Class Outstanding at October 31, 1996
- ---------------------------------------------- -------------------------------
Voting Common Stock, par value $100 per share 1,700 Shares
Non-Voting Common Stock, par value $1 per share 168,201 Shares
<PAGE>
PART I. FINANCIAL INFORMATION
ITEM 1. Financial Statements:
The following financial statements required hereunder are
incorporated by reference from the Company's Quarterly Report
to Investors for the Nine Months Ended September 30, 1996.
See Exhibit 19
Consolidated Statements of Financial Position:
September 30, 1996 and December 31, 1995
Consolidated Statements of Income:
Quarters and Nine Months Ended September 30, 1996 and
September 30, 1995
Consolidated Statements of Cash Flows:
Nine Months Ended September 30, 1996 and September 30, 1995
Notes to Consolidated Financial Statements
ITEM 2. Managements' Discussion and Analysis of Financial Condition and
Results of Operations.
The information required hereunder is set forth under "Management's
Letter" of the Company's Quarterly Report to Investors for the Nine
Months Ended September 30, 1996. See Exhibit 19
PART II. OTHER INFORMATION
ITEM 6. Exhibits and Reports on Form 8-K
(a) Exhibits:
19 Quarterly Report to Investors for the Nine Months
Ended September 30, 1996.
(b) Reports on Form 8-K:
No reports on Form 8-K were filed during the quarter
ended September 30, 1996
<PAGE>
SIGNATURES
Pursuant to the requirements of the Securities Exchange Act of 1934, the
registrant has duly caused this report to be signed on its behalf by the
undersigned thereunto duly authorized.
1st FRANKLIN FINANCIAL CORPORATION
-----------------------------------
Registrant
s/Ben F. Cheek, III
-------------------
Chairman of Board
s/ A. Roger Guimond
------------------------------------------
Vice President and Chief Financial Officer
Date: November 13, 1996
<PAGE>
<PAGE>
1st FRANKLIN FINANCIAL CORPORATION
INDEX TO EXHIBITS
Exhibit Page
No. No.
-- --
19 Quarterly Report to Investors for the Nine Months Ended
September 30, 1996 .................................. 4
27 Financial Data Schedule ................................. 13
<PAGE>
<PAGE>
Exhibit 19
1st
FRANKLIN
FINANCIAL
CORPORATION
QUARTERLY
REPORT TO INVESTORS
FOR THE
NINE MONTHS ENDED
SEPTEMBER 30, 1996
<PAGE>
MANAGEMENT'S LETTER
Financial Condition:
- -------------------
Net receivables (gross receivables less unearned finance charges)
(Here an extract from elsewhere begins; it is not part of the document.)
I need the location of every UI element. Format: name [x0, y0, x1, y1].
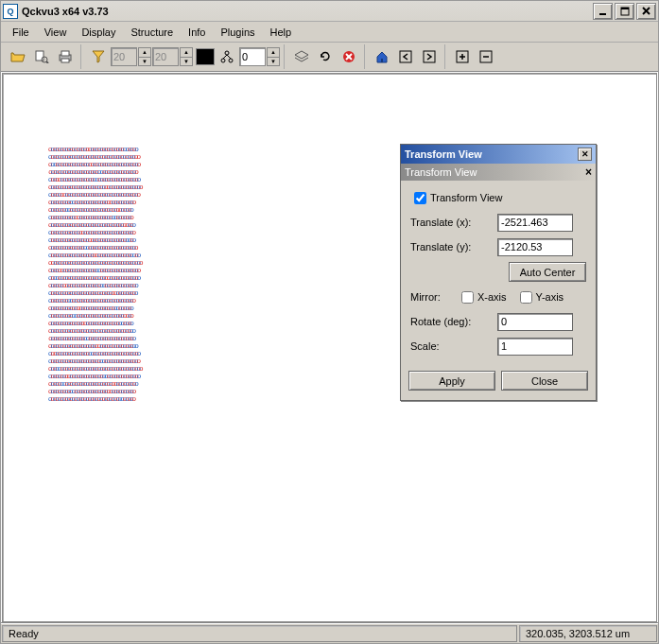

increased $4.9 million (4%) to $140.4 million at September 30, 1996 from
$135.5 million at December 31, 1995. Over half this increase occurred during
the quarter just ended resulting from the purchase of five branch offices and
their related receivables from other finance companies. During September,
Management negotiated the purchase of four branch offices in Alabama and one
office in Georgia adding approximately $3.0 million in net receivables to the
Company's loan portfolio. An overall increase in consumer lending in existing
loan offices also contributed to the increase in loan receivables.
The Company's investment portfolio increased $2.6 million (12%) during the
nine months just ended as compared to the prior year-end. This increase was
primarily due to Management transferring surplus funds from cash and cash
equivalents into higher yielding bonds in order to maximize investment
returns. Although realized investment income increased, volatility in bond
market values during the current period resulted in a net unrealized loss of
$41,603 in bonds held as available for sale in the Company's investment
portfolio. At December 31, 1995, the Company had a $251,145 net unrealized
gain on bonds held as available for sale.
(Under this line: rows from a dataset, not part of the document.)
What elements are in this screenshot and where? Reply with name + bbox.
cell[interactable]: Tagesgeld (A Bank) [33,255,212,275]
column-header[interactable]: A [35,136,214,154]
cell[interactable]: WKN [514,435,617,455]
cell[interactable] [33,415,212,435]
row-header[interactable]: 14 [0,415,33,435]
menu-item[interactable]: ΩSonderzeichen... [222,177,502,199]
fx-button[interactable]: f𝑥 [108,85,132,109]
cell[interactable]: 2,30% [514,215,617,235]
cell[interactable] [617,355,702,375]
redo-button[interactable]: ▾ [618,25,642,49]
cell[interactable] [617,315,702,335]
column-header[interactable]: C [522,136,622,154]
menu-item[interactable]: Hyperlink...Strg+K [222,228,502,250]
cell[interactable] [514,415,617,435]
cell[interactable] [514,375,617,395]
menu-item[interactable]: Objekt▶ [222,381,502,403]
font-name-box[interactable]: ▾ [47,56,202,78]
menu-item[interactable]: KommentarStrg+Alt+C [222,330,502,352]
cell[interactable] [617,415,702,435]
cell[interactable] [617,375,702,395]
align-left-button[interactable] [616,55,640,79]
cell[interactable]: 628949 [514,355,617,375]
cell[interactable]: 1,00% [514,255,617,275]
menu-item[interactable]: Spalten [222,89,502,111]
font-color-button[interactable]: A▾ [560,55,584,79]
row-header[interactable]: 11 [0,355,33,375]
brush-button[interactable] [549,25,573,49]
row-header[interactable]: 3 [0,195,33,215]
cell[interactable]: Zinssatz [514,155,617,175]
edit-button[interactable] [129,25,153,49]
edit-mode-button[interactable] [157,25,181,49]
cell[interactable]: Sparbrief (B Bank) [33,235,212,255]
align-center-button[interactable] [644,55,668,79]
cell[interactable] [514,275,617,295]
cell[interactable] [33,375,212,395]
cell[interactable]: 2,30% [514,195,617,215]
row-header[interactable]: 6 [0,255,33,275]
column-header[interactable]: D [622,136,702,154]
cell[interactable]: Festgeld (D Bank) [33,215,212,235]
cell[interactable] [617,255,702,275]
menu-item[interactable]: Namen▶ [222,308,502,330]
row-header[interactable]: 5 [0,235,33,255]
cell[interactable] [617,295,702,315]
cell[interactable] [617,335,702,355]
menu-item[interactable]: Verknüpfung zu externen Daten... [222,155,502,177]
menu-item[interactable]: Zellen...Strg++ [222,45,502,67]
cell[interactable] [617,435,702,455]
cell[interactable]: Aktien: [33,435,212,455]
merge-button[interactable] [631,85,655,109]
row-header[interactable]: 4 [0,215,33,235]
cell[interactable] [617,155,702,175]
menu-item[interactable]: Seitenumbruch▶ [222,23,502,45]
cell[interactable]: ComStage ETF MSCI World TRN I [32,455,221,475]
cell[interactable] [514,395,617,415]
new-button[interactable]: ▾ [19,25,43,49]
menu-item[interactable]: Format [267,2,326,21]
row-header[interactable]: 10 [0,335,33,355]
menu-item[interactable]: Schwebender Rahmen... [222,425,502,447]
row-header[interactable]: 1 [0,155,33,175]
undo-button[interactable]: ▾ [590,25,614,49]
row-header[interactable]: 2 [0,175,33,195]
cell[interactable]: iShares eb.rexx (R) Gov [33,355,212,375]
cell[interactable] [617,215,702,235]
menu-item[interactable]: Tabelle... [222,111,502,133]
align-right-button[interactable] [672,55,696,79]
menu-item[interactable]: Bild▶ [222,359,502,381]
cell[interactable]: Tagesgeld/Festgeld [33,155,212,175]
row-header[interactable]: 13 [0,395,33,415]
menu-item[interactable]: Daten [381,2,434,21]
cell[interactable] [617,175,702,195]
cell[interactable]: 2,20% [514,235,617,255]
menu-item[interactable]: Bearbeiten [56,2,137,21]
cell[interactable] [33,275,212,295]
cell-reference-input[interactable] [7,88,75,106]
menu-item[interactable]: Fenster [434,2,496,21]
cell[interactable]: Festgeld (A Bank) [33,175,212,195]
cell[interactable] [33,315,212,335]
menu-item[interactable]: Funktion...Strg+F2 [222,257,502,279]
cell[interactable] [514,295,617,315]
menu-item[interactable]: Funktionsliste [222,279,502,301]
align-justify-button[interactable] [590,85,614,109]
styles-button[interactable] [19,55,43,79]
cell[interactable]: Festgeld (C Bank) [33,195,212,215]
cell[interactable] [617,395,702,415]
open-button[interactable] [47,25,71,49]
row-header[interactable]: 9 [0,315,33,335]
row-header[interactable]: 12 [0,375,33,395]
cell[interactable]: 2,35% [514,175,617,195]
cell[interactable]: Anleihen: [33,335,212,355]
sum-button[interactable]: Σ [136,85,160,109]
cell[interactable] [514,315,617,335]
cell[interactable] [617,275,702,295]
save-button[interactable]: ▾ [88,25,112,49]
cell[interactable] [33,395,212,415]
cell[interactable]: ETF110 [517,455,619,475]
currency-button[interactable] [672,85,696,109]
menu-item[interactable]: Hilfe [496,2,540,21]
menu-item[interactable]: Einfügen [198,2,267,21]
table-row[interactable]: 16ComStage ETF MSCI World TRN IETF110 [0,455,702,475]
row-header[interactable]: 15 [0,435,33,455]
Cash and Cash Equivalents declined $3.0 million during the current year as
a direct result of the aforementioned purchase of new branch offices and the
corresponding increase in the loan portfolio and the transfer of surplus funds
into investment securities. Funds were also used to redeem maturing
commercial paper and for various other operating expenditures.
Results of Operations:
- ---------------------
During the current year total revenues increased $2.3 million (6%) as
compared to the same period in 1995 primarily due to increases in interest
income. Average net receivables were $136.3 million during the nine months
ended September 30, 1996 as compared to $124.5 million during the same
nine-month period ended September 30, 1995. Interest income rose $.6 million
(6%) and $1.9 million (7%) during the quarter and nine-month period just ended
as compared to the same periods a year ago, respectively, as a result of the
higher level of average net outstanding receivables.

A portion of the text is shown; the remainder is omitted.